Many voters seem to think that government has the power to protect them from the consequences of their sins. -- David Brooks ...

... CW: Matt Yglesias is apparently one of the few Washington-watchers on my side v. Brooks' blame-it-on-us POV. Yglesias writes, "That something along these lines has become something like the conventional wisdom in Washington is, to me, maddening." Yglesias cites "a story about bus drivers in Nevada "getting laid off as a result of state/local budget woes. Are those soon-to-be-unemployed bus drivers really suffering for their sins? ... The amazing thing about this crisis is the extent to which suffering and responsibility are completely out of proportion with one another.... The government has done immensely more to protect creditors, shareholders, and managers of major banks from the negative consequences of their sins than it’s done to protect bus drivers."

Rachel Maddow on Ronald Reagan, the GOP and Christian fundamentalism:

Matthew Dickinson on recent criticisms, direct & implied, of White House Chief of Staff Bill Daley. Dickinson argues that the criticisms are unfair. Via Jonathan Bernstein of the Washington Post.

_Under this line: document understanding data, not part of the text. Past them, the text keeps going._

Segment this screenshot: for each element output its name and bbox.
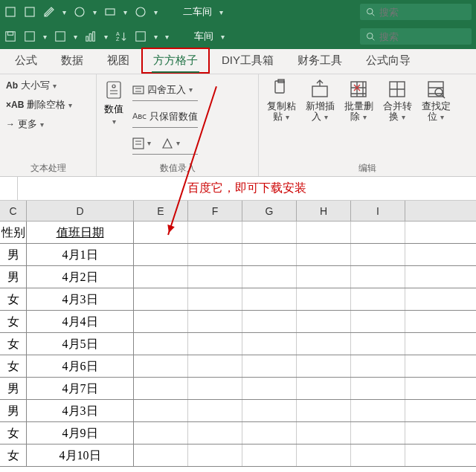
sort-icon[interactable]: AZ	[115, 30, 127, 42]
cell[interactable]: 4月6日	[27, 355, 134, 377]
cell[interactable]	[134, 266, 188, 288]
cell[interactable]: 4月5日	[27, 333, 134, 355]
spreadsheet-grid[interactable]: CDEFGHI 性别值班日期男4月1日男4月2日女4月3日女4月4日女4月5日女…	[0, 201, 476, 467]
cell[interactable]	[297, 266, 351, 288]
bar-chart-icon[interactable]	[85, 30, 97, 42]
cell[interactable]	[297, 244, 351, 265]
cell[interactable]: 男	[0, 244, 27, 265]
num-extra-button[interactable]: ▾ ▾	[132, 132, 198, 155]
cell[interactable]	[134, 311, 188, 332]
cell[interactable]	[351, 266, 405, 288]
cell[interactable]	[134, 422, 188, 444]
cell[interactable]: 4月7日	[27, 378, 134, 399]
search-input-1[interactable]	[379, 7, 466, 18]
cell[interactable]	[134, 333, 188, 355]
edit-btn-查找定[interactable]: 查找定位 ▾	[419, 79, 452, 123]
num-main-button[interactable]: 数值 ▾	[103, 79, 125, 155]
col-header-H[interactable]: H	[297, 201, 351, 221]
cell[interactable]	[188, 378, 242, 399]
edit-btn-批量删[interactable]: 批量删除 ▾	[342, 79, 375, 123]
cell[interactable]	[242, 400, 297, 421]
cell[interactable]: 女	[0, 311, 27, 332]
cell[interactable]: 性别	[0, 222, 27, 243]
cell[interactable]	[188, 222, 242, 243]
tab-数据[interactable]: 数据	[49, 48, 95, 74]
edit-icon[interactable]	[43, 6, 55, 18]
rect-icon[interactable]	[24, 30, 36, 42]
cell[interactable]: 值班日期	[27, 222, 134, 243]
cell[interactable]	[297, 422, 351, 444]
cell[interactable]: 男	[0, 266, 27, 288]
cell[interactable]	[134, 444, 188, 466]
cell[interactable]	[297, 378, 351, 399]
save-icon[interactable]	[4, 30, 16, 42]
col-header-D[interactable]: D	[27, 201, 134, 221]
cell[interactable]	[188, 422, 242, 444]
cell[interactable]	[351, 311, 405, 332]
tab-DIY工具箱[interactable]: DIY工具箱	[210, 48, 286, 74]
cell[interactable]: 男	[0, 400, 27, 421]
tab-公式向导[interactable]: 公式向导	[354, 48, 422, 74]
cell[interactable]	[242, 333, 297, 355]
keep-num-button[interactable]: Aʙᴄ 只保留数值	[132, 106, 198, 128]
edit-btn-合并转[interactable]: 合并转换 ▾	[381, 79, 414, 123]
cell[interactable]	[351, 444, 405, 466]
text-tool-更多[interactable]: → 更多 ▾	[6, 117, 90, 131]
cell[interactable]	[134, 378, 188, 399]
cell[interactable]	[188, 333, 242, 355]
rect-icon[interactable]	[104, 6, 116, 18]
cell[interactable]	[134, 244, 188, 265]
cell[interactable]	[297, 311, 351, 332]
cell[interactable]	[188, 444, 242, 466]
cell[interactable]	[134, 222, 188, 243]
cell[interactable]: 4月3日	[27, 400, 134, 421]
rect-icon[interactable]	[135, 30, 147, 42]
rect-icon[interactable]	[54, 30, 66, 42]
cell[interactable]	[351, 222, 405, 243]
cell[interactable]	[242, 244, 297, 265]
cell[interactable]	[242, 288, 297, 310]
col-header-C[interactable]: C	[0, 201, 27, 221]
cell[interactable]: 4月1日	[27, 244, 134, 265]
cell[interactable]	[351, 378, 405, 399]
cell[interactable]	[242, 311, 297, 332]
text-tool-删除空格[interactable]: ×AB 删除空格 ▾	[6, 98, 90, 111]
cell[interactable]	[134, 400, 188, 421]
cell[interactable]	[242, 444, 297, 466]
cell[interactable]	[297, 355, 351, 377]
cell[interactable]	[297, 222, 351, 243]
cell[interactable]	[297, 400, 351, 421]
name-box[interactable]	[0, 177, 18, 200]
cell[interactable]	[297, 333, 351, 355]
search-box-1[interactable]	[360, 4, 472, 20]
tab-方方格子[interactable]: 方方格子	[141, 48, 210, 74]
cell[interactable]: 4月10日	[27, 444, 134, 466]
cell[interactable]: 女	[0, 288, 27, 310]
cell[interactable]	[351, 333, 405, 355]
cell[interactable]: 女	[0, 444, 27, 466]
col-header-I[interactable]: I	[351, 201, 405, 221]
edit-btn-复制粘[interactable]: 复制粘贴 ▾	[265, 79, 298, 123]
edit-btn-新增插[interactable]: 新增插入 ▾	[303, 79, 336, 123]
cell[interactable]	[242, 378, 297, 399]
text-tool-大小写[interactable]: Ab 大小写 ▾	[6, 79, 90, 92]
cell[interactable]	[134, 288, 188, 310]
cell[interactable]	[242, 422, 297, 444]
cell[interactable]	[188, 355, 242, 377]
round-button[interactable]: 四舍五入 ▾	[132, 79, 198, 101]
cell[interactable]	[134, 355, 188, 377]
cell[interactable]: 女	[0, 355, 27, 377]
cell[interactable]	[297, 288, 351, 310]
cell[interactable]: 4月9日	[27, 422, 134, 444]
tab-财务工具[interactable]: 财务工具	[286, 48, 354, 74]
tab-公式[interactable]: 公式	[3, 48, 49, 74]
rect-icon[interactable]	[24, 6, 36, 18]
cell[interactable]	[188, 266, 242, 288]
cell[interactable]	[351, 355, 405, 377]
cell[interactable]	[188, 400, 242, 421]
cell[interactable]	[242, 355, 297, 377]
cell[interactable]	[188, 311, 242, 332]
cell[interactable]	[242, 266, 297, 288]
circle-icon[interactable]	[135, 6, 147, 18]
cell[interactable]: 女	[0, 422, 27, 444]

Steve Benen: an Iowa family finds "Obamacare" works for them.

Right Wing World

Pat Garofalo of Think Progress: Rick Perry was for TARP before he was against it. But since he lives in Right Wing World, he denies he ever favored TARP, evidence to the contrary. Shortly after Congress failed on its first vote to pass TARP, Perry -- as head to the National Governors' Association, urged Washington legislators "to leave partisanship at the door and pass an economic recovery package." In a related flip-flop, Perry once bashed Wall Street as "being run on greed"; now he favors repealing financial reform. CW: in other words, he's for whatever will get him elected, even if he has to lie about it. ...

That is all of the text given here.